The mini private key format is a method of encoding a Bitcoin private key in as few as 22 characters so that it can be embedded in a small space. This private key format was first used in Casascius physical bitcoins, and is also favorable for use in QR codes. The fewer characters encoded in a QR code, the lower dot density can be used, as well as more dots allocated to error correction in the same space, significantly improving readability and resistance to damage.

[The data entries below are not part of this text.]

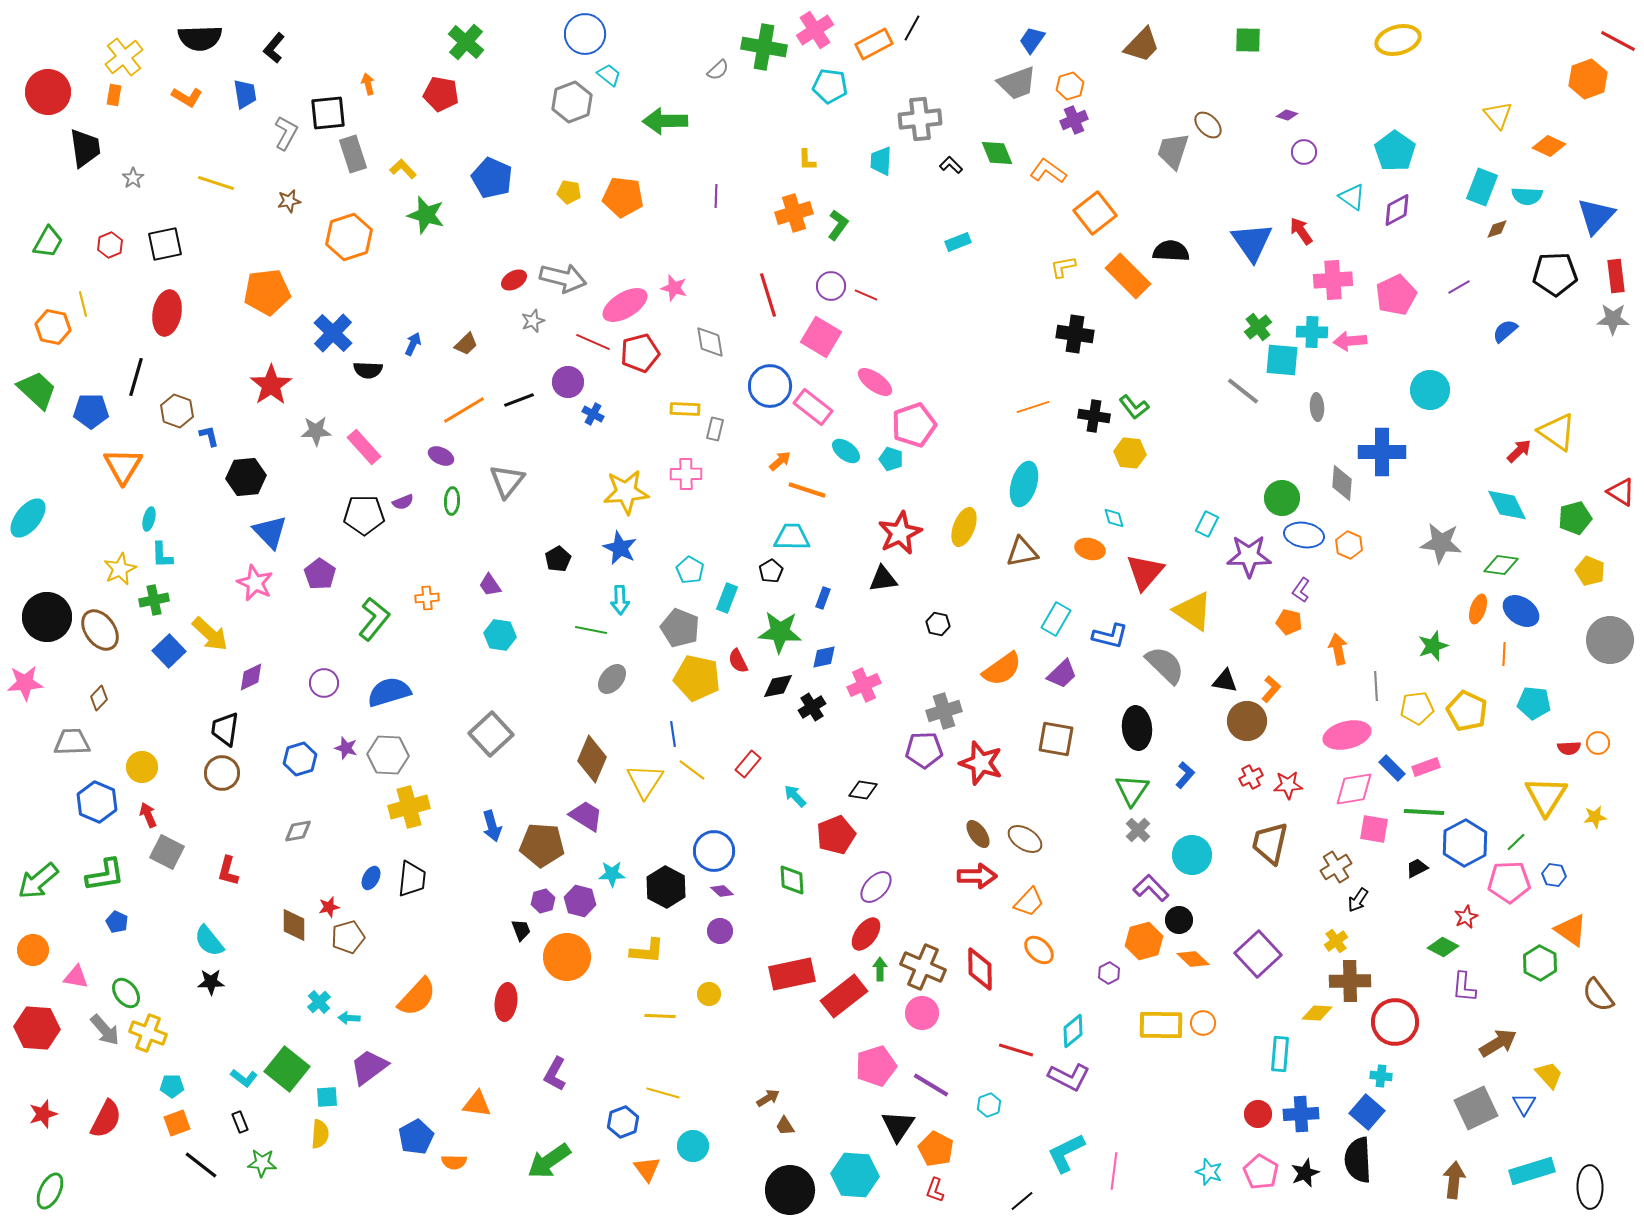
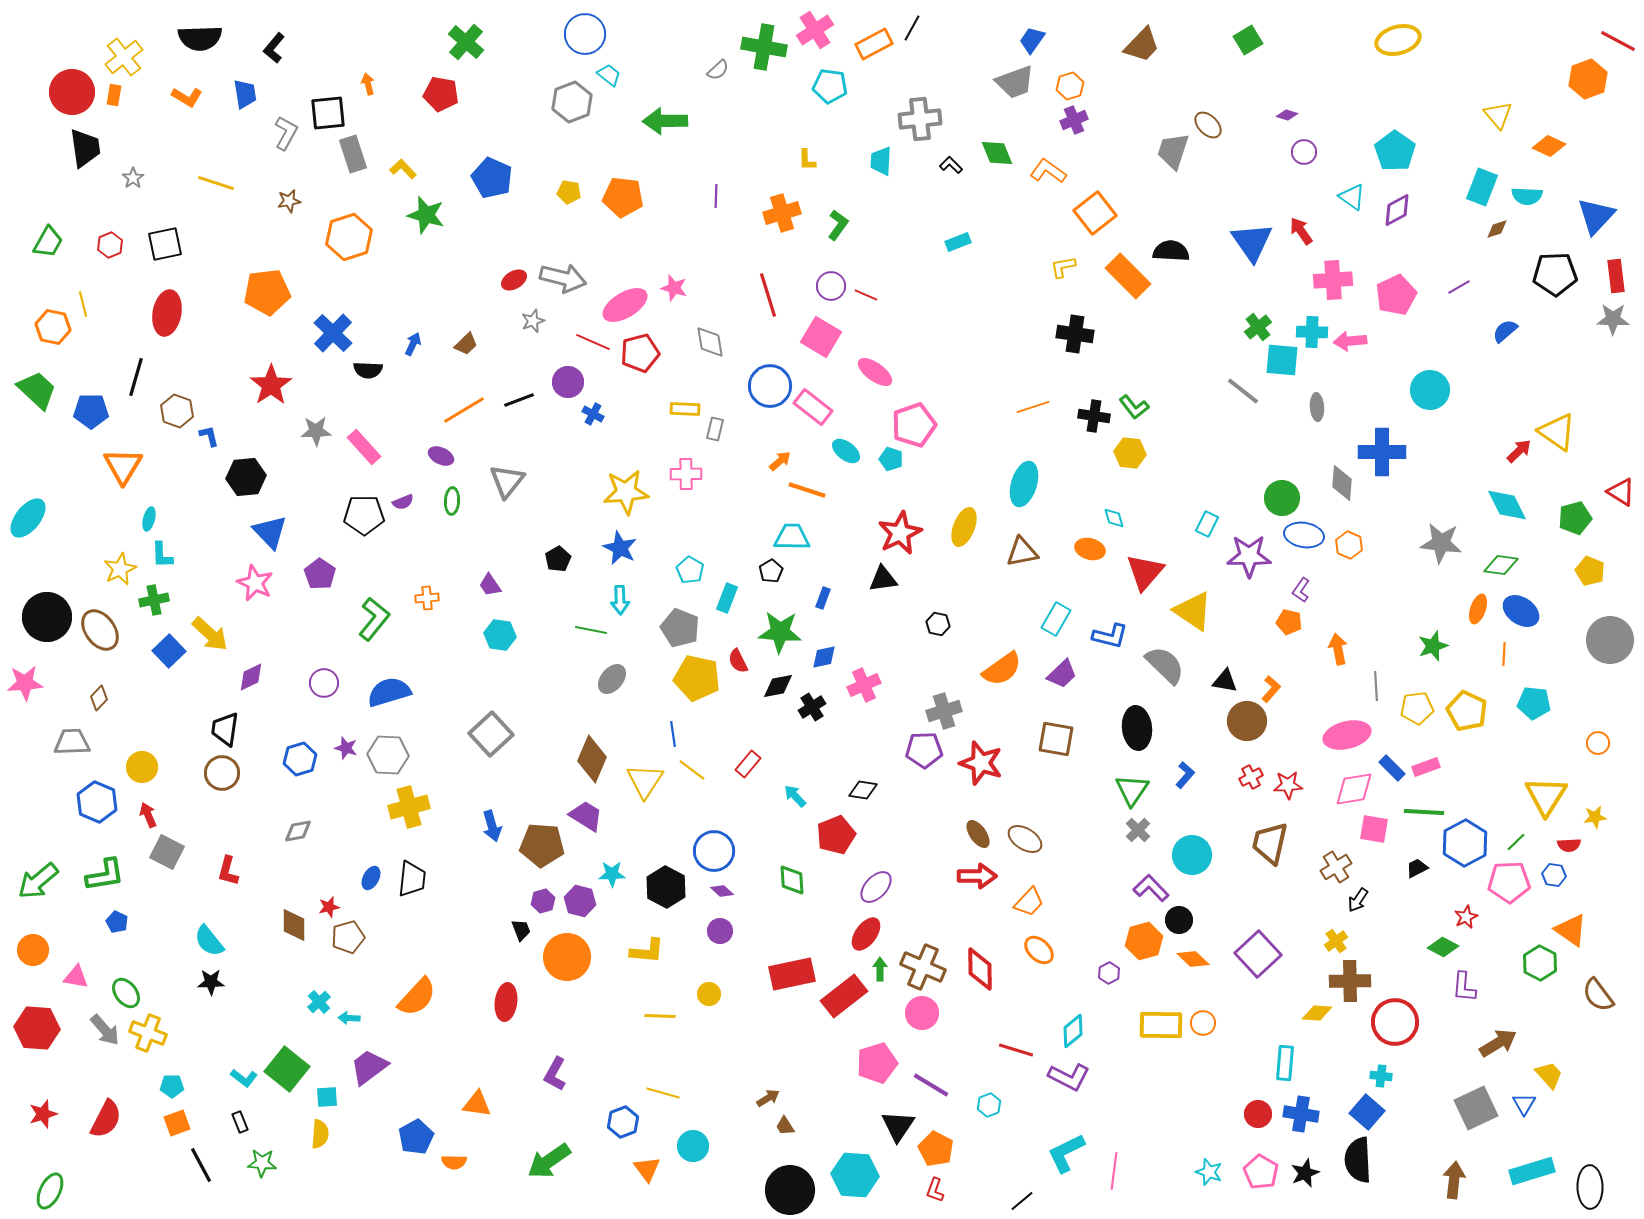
green square at (1248, 40): rotated 32 degrees counterclockwise
gray trapezoid at (1017, 83): moved 2 px left, 1 px up
red circle at (48, 92): moved 24 px right
orange cross at (794, 213): moved 12 px left
pink ellipse at (875, 382): moved 10 px up
red semicircle at (1569, 748): moved 97 px down
cyan rectangle at (1280, 1054): moved 5 px right, 9 px down
pink pentagon at (876, 1066): moved 1 px right, 3 px up
blue cross at (1301, 1114): rotated 12 degrees clockwise
black line at (201, 1165): rotated 24 degrees clockwise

The mini private key format offers its own built-in check code as a small margin of protection against typos.

An example key using this encoding is S4b3N3oGqDqR5jNuxEvDwf.

Usage on a physical bitcoin

The way it might appear within a physical bitcoin is on a round card printed as follows:

S4b3N
3oGqDq
R5jNux
EvDwf

Import

To import the minikey in a user-friendly way the browser-wallet StrongCoin can be used.

Decoding

The private key encoding consists of 22, 26, or 30 alphanumeric characters from the base58 alphabet used in Bitcoin. The first of the characters is always the uppercase letter S.

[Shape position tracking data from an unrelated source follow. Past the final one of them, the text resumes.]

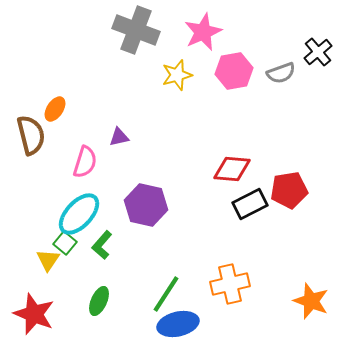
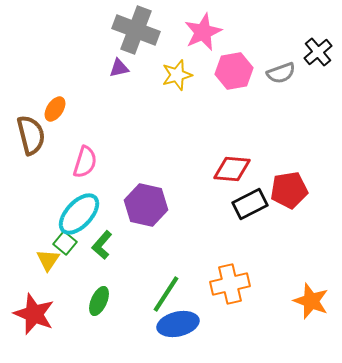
purple triangle: moved 69 px up
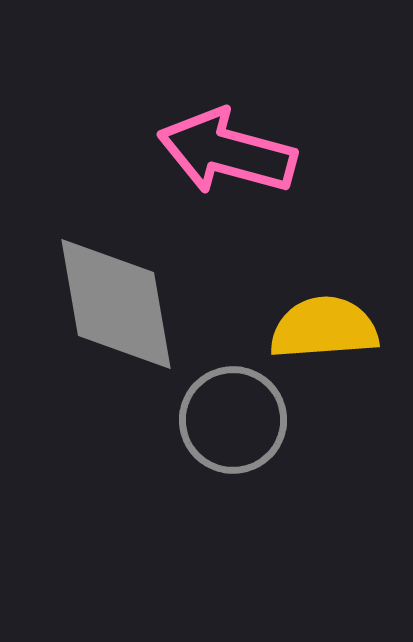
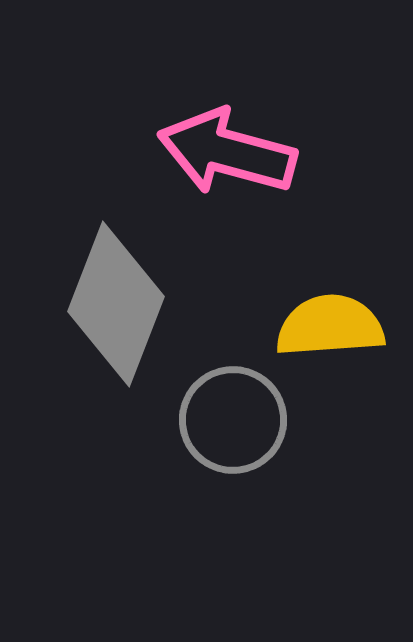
gray diamond: rotated 31 degrees clockwise
yellow semicircle: moved 6 px right, 2 px up
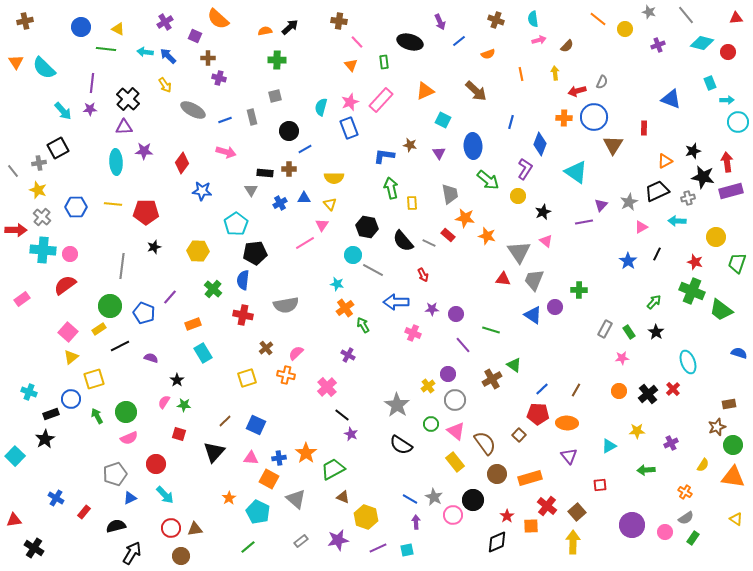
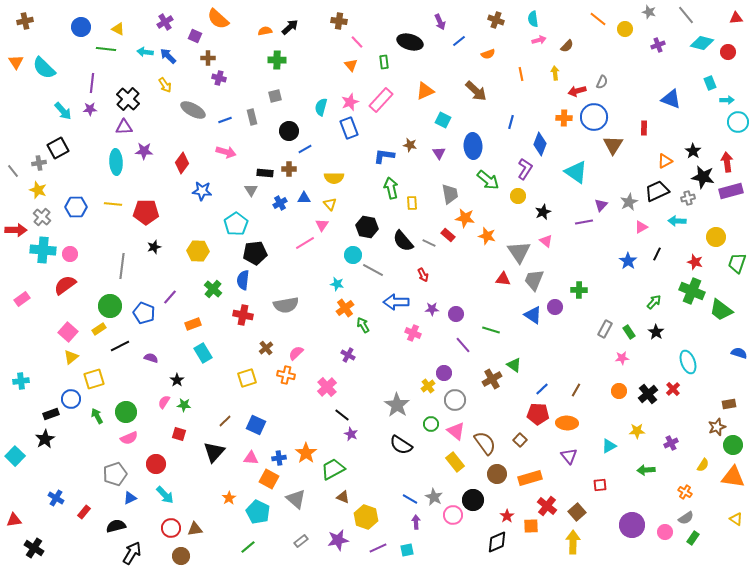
black star at (693, 151): rotated 21 degrees counterclockwise
purple circle at (448, 374): moved 4 px left, 1 px up
cyan cross at (29, 392): moved 8 px left, 11 px up; rotated 28 degrees counterclockwise
brown square at (519, 435): moved 1 px right, 5 px down
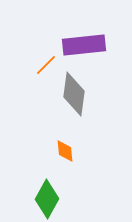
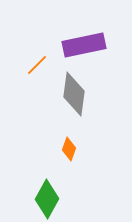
purple rectangle: rotated 6 degrees counterclockwise
orange line: moved 9 px left
orange diamond: moved 4 px right, 2 px up; rotated 25 degrees clockwise
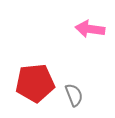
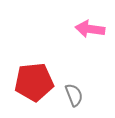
red pentagon: moved 1 px left, 1 px up
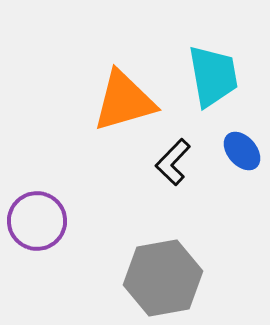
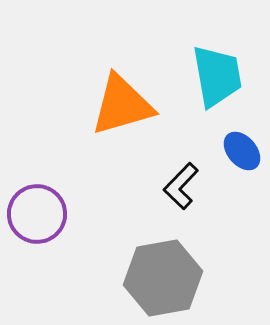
cyan trapezoid: moved 4 px right
orange triangle: moved 2 px left, 4 px down
black L-shape: moved 8 px right, 24 px down
purple circle: moved 7 px up
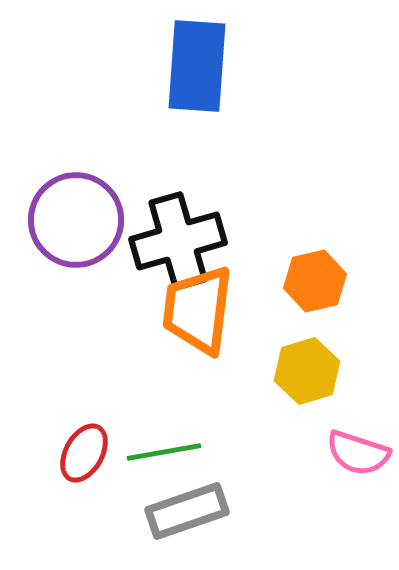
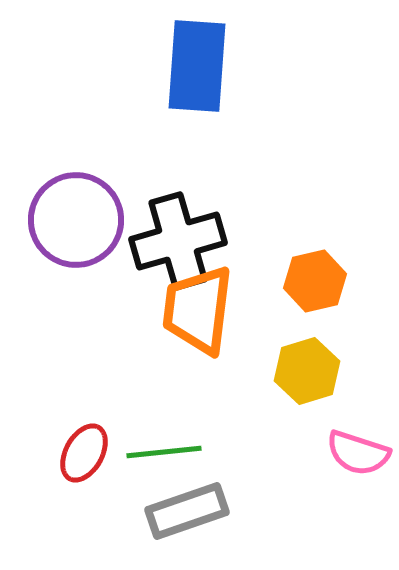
green line: rotated 4 degrees clockwise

There are two methods to obtain the full 256-bit private key. One involves SHA256, and the other involves PBKDF2. A simple test must be performed to determine which method shall be used:

  1. Add a question mark to the end of the mini private key string.
  2. Take the SHA256 hash of the entire string. However, we will only looking at the first two bytes of the result.
  3. If the first byte is 00, then the private key must be computed as simply SHA256(minikey). The question mark is not part of this computation.
  4. If the first byte is 01, then the private key must be computed using PBKDF2. The second byte determines the iteration count that will be passed into the PBKDF2 function. The iteration count is determined as follows: 2 ^ (n/4) rounded to the nearest integer, where n is the second byte. For example, if the second byte is 0x28, then 4096 iterations will be used. The salt string is "Satoshi Nakamoto". The Bitcoin client imposes an upper limit on the value of n, which is currently 0x30, or 16384 iterations, and rejects the key as invalid beyond the limit.

Example with SHA256

Here is an example with the sample private key S4b3N3oGqDqR5jNuxEvDwf.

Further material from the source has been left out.